Common problems and solutions

[edit]

I get NULL title errors and importDump.php crashes with an exception. What can I do to get it working?

One solution to get around these problems is to insert a "+" character into $wgLegalTitleChars (this value does not exist by default prior to 1.8.0, see mw:Manual:$wgLegalTitleChars) in the LocalSettings.php file located in the root MediaWiki directory to deal with NULL titles in articles and articles which require URL expansion:

$wgLegalTitleChars = " %!\"$&'()*,\\-.\\/0-9:;=?@A-Z\\\\^_`a-z~\\x80-\\xFF+"; <-- add the "+' character like this

Note: the above is identical with the current version (checked: 1.16 alpha), so no change is necessary in newer versions.

Also, if you are seeing problems with importDump.php it is helpful to get the proper output from MediaWiki about where the error is occurring. Add this command to LocalSettings.php and restart importDump.php after the error to get more helpful error information for reporting or analyzing the problem.

$wgShowExceptionDetails = true;

importDump.php is very slow and will render images and TeX settings while the articles are importing. On large dumps, such as the English Wikipedia (enwiki), it can take over a week to update an active Wiki. As of MediaWiki 1.9.3 it still has severe problems with published dumps provided by the Wikimedia Foundation. It is advised to write your own utilities to strip out articles with NULL titles from the dumps in those cases where importDump.php does not work with LEX or a "C" based program.

I am still getting NULL title crashes with importDump.php after adding the '+' character. Are there any other solutions to this problem?

The articles contained in the XML dumps and some of the templates used to create the Wikipedia: namespace entries are particularly troublesome in some of the dumps. Many titles reference deleted articles from the Wikipedia: namespace which are the residuals of spamming and other attacks to deface Wikipedia.
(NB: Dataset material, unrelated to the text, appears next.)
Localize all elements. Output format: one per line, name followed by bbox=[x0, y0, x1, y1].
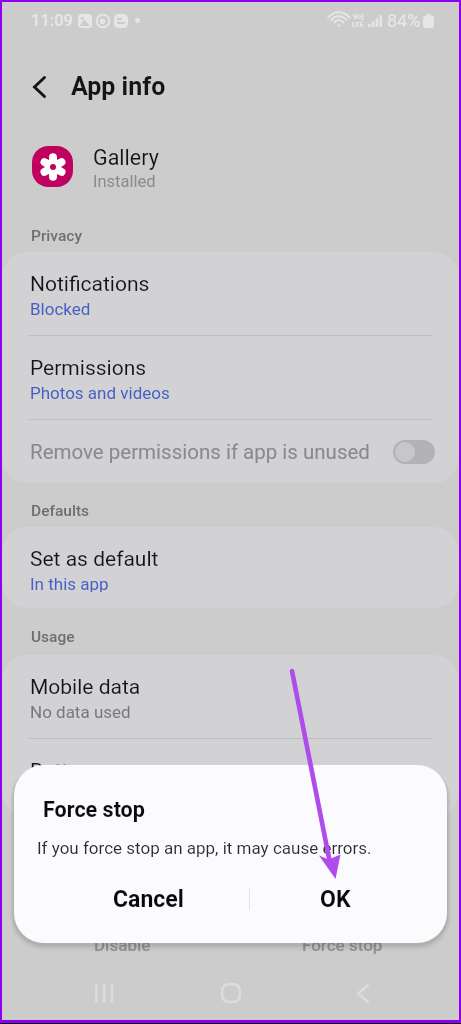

The PHP based XML parser libraries on most Linux systems have built in checks to reject garbage text strings with inconsistent XML tags. The best solution is to enabled debugging and attempt to determine which specific article is causing problems. Enable the debug log and run import Dump again. It should display the last article successfully imported in the debug.log file.

 $wgDebugLogFile = "debug.log";

Fixing null article titles and gfdl site compliance

[edit]

OK great. I tracked down the article causing the NULL title crashes in importDump.php, now what do I do to get the XML dump file corrected?

You can use the gfdl-wikititle utility to strip out or correct damaged titles in Wikipedia XML dumps. This program will also allow you to insert links into your dump which point back into the English Wikipedia or to whatever URL you wish to link each article to. It is required by the GFDL License that you attribute authorship to articles contained in the dumps. The preferred method recommended by the Wikimedia Foundation and Wikipedia Community is to post the text of the GFDL license on your MediaWiki site then link each article back to the parent article on Wikipedia. This is most easily accomplished by inserting an interwiki language link into each article. gfdl-wikititle inserts interwiki links into the XML dump and also can strip out and fix bad titles which cause the importDump.php program to crash with NULL title errors. Please refer to the meta page which describes gfdl-wikititle.

The source code for this program for Windows and Linux is posted to meta, and can be downloaded and modified if you need to enhance or alter its output of the XML dumps.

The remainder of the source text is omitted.